Some variation of these two phrases are littered throughout the email and private messages I’m getting from fellow Catholics who have been “hanging in and hanging on” since last summer’s revelations about both the Pennsylvania Grand Jury report and the ongoing saga of former Cardinal, former Archbishop, former priest Theodore McCarrick. Faithful Catholics who have been doggedly digging in their heals and refusing to be driven away from the sacraments despite the ongoing and often horrifying headlines of longstanding evil being tolerated within our Church are suddenly feeling defeated—too overwhelmed to remain as, seemingly every day, there is another demoralizing tale.

“The Church I thought I would never leave again is pushing me away; we are on a break, and I don’t know when I can return,” writes one friend.

“Treachery—at best,” writes another.

One friend, made ill by the story of deaf students being helplessly victimized by profoundly evil men, wondered, “What, were these kids not far enough to the margins” to be seen and rescued?

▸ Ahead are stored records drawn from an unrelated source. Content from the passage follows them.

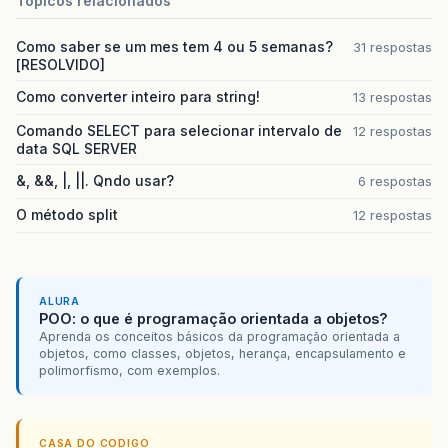
Topicos relacionados
Como saber se um mes tem 4 ou 5 semanas?
31 respostas
[RESOLVIDO]
Como converter inteiro para string!
13 respostas
Comando SELECT para selecionar intervalo de
12 respostas
data SQL SERVER
&, &&, |, ||. Qndo usar?
6 respostas
O método split
12 respostas
ALURA
POO: o que é programação orientada a objetos?
Aprenda os conceitos básicos da programação orientada a
objetos, como classes, objetos, herança, encapsulamento e
polimorfismo, com exemplos.
CASA DO CODIGO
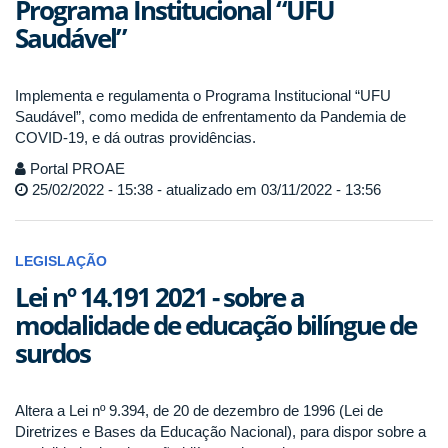
Programa Institucional “UFU
Saudável”
Implementa e regulamenta o Programa Institucional “UFU
Saudável”, como medida de enfrentamento da Pandemia de
COVID-19, e dá outras providências.
Portal PROAE
25/02/2022 - 15:38 - atualizado em 03/11/2022 - 13:56
LEGISLAÇÃO
Lei nº 14.191 2021 - sobre a
modalidade de educação bilíngue de
surdos
Altera a Lei nº 9.394, de 20 de dezembro de 1996 (Lei de
Diretrizes e Bases da Educação Nacional), para dispor sobre a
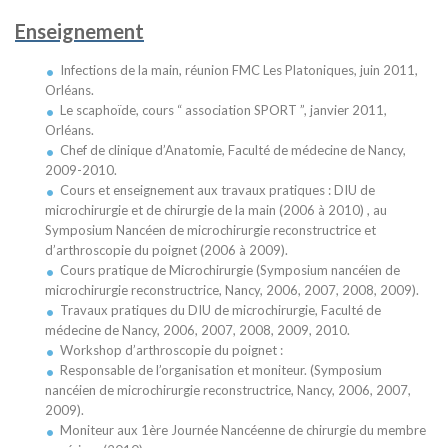
Enseignement
Infections de la main, réunion FMC Les Platoniques, juin 2011,
Orléans.
Le scaphoïde, cours “ association SPORT ”, janvier 2011,
Orléans.
Chef de clinique d’Anatomie, Faculté de médecine de Nancy,
2009-2010.
Cours et enseignement aux travaux pratiques : DIU de
microchirurgie et de chirurgie de la main (2006 à 2010) , au
Symposium Nancéen de microchirurgie reconstructrice et
d’arthroscopie du poignet (2006 à 2009).
Cours pratique de Microchirurgie (Symposium nancéien de
microchirurgie reconstructrice, Nancy, 2006, 2007, 2008, 2009).
Travaux pratiques du DIU de microchirurgie, Faculté de
médecine de Nancy, 2006, 2007, 2008, 2009, 2010.
Workshop d’arthroscopie du poignet :
Responsable de l’organisation et moniteur. (Symposium
nancéien de microchirurgie reconstructrice, Nancy, 2006, 2007,
2009).
Moniteur aux 1ère Journée Nancéenne de chirurgie du membre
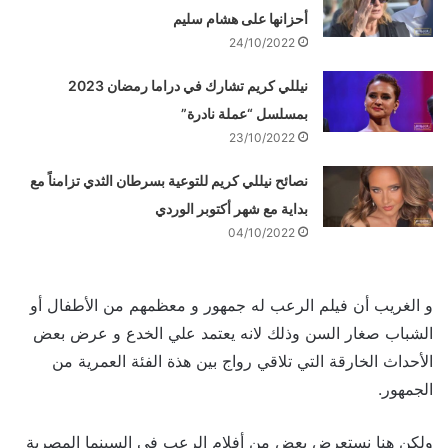
أحزانها على هشام سليم
24/10/2022
نيللي كريم تشارك في دراما رمضان 2023
بمسلسل “عملة نادرة”
23/10/2022
نصائح نيللي كريم للتوعية بسرطان الثدي تزامناً مع
بداية مع شهر أكتوبر الوردي
04/10/2022
و الغريب أن فيلم الرعب له جمهور و معظمهم من الأطفال أو
الشباب صغار السن وذلك لانه يعتمد علي الخدع و عرض بعض
الأحداث الخارقة التي تلاقي رواج بين هذة الفئة العمرية من
الجمهور.
ولكن هنا نستعرض بعض من أفلام الرعب في السينما المصرية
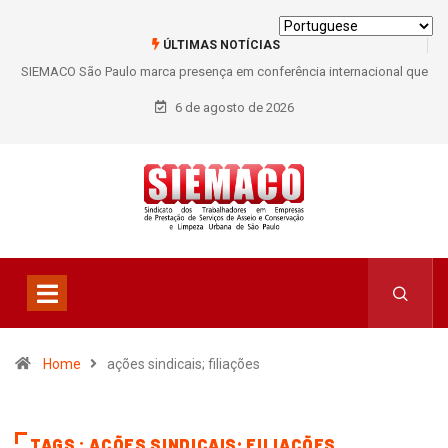
ÚLTIMAS NOTÍCIAS
SIEMACO São Paulo marca presença em conferência internacional que
debate os desafios do setor de limpeza e segurança
6 de agosto de 2026
Home
ações sindicais; filiações
TAGS : AÇÕES SINDICAIS; FILIAÇÕES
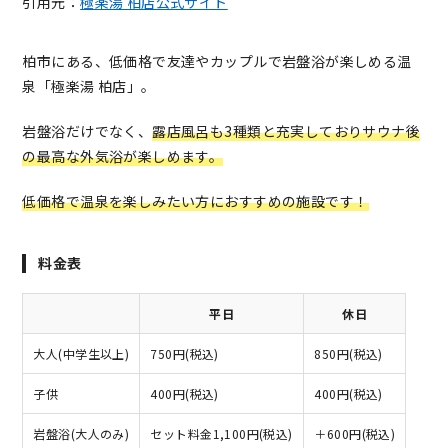
引用元：
極楽湯 柏店公式サイト
柏市にある、低価格で友達やカップルで岩盤浴が楽しめる温
泉「極楽湯 柏店」。
岩盤浴だけでなく、
露店風呂も3種類と充実しておりサウナ後
の最高な外気浴が楽しめます。
低価格で温泉を楽しみたい方におすすめの施設です！
料金表
平日
休日
大人(中学生以上)
750円(税込)
850円(税込)
子供
400円(税込)
400円(税込)
岩盤浴(大人のみ)
セット料金1,100円(税込)
＋600円(税込)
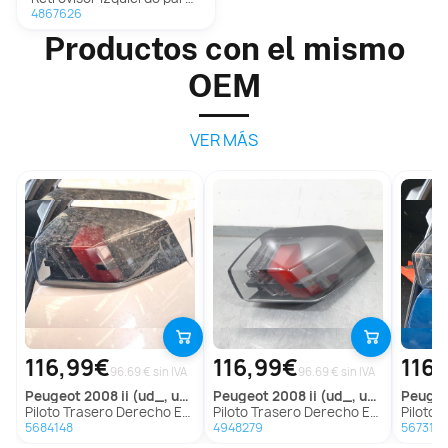
4867626
Productos con el mismo
OEM
VER MÁS
116,99€
116,99€
116
96.69 € sin IVA
96.69 € sin IVA
peugeot
2008 ii (ud_, us_, uy_, uj_, ur_, uc_)
peugeot
2008 ii (ud_, us_, uy_, uj_, ur_, uc_)
peuge
Piloto Trasero Derecho Exterior para Peugeot 2008 Ii (Ud_, Us_, Uy_, Uj_, Ur_, Uc_)
Piloto Trasero Derecho Exterior para Peugeot 2008 Ii (Ud_, Us_, Uy_, Uj_, Ur_, Uc_)
Piloto Trasero Derech
5684148
4948279
567310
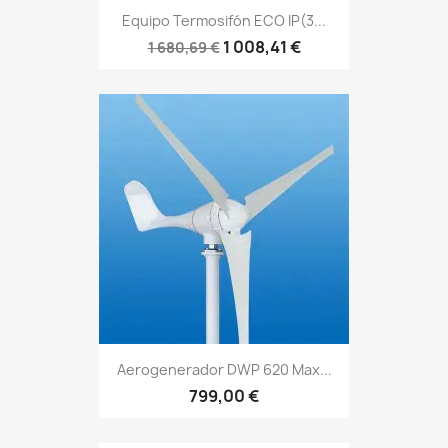
Equipo Termosifón ECO IP(3...
1 008,41 €
1 680,69 €
Aerogenerador DWP 620 Max...
799,00 €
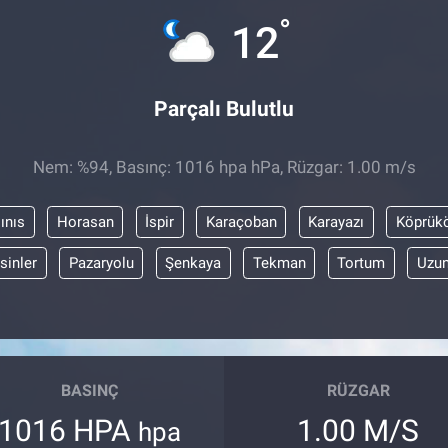
°
12
Parçalı Bulutlu
Nem: %94, Basınç: 1016 hpa hPa, Rüzgar: 1.00 m/s
ınıs
Horasan
İspir
Karaçoban
Karayazı
Köprük
sinler
Pazaryolu
Şenkaya
Tekman
Tortum
Uzun
BASINÇ
RÜZGAR
1016 HPA
1.00 M/S
hpa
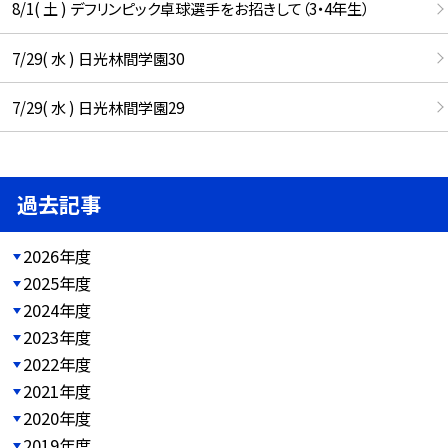
8/1( 土 ) デフリンピック卓球選手をお招きして（3・4年生）
7/29( 水 ) 日光林間学園30
7/29( 水 ) 日光林間学園29
過去記事
2026年度
2025年度
2024年度
2023年度
2022年度
2021年度
2020年度
2019年度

It was a horrible, and horribly valid, question.

For the sake of justice and to effect healing, what has been hidden must be revealed, and we shall all have to look at it in stunned disgust. Yes, it is straining our faith. These are difficult, challenging days, and the utter fury roiling through our guts, our hearts, and our minds as we read these stories is understandable. The rage is righteous, and its energy is real.

Still, all of our anger will count for nothing if we do not channel that energy into action that goes beyond venting on social media and declaring that we’re “done.” Rather than walking away, we—each one of us—will have to roll up our sleeves and teach the institutional Church how to actually be a church again.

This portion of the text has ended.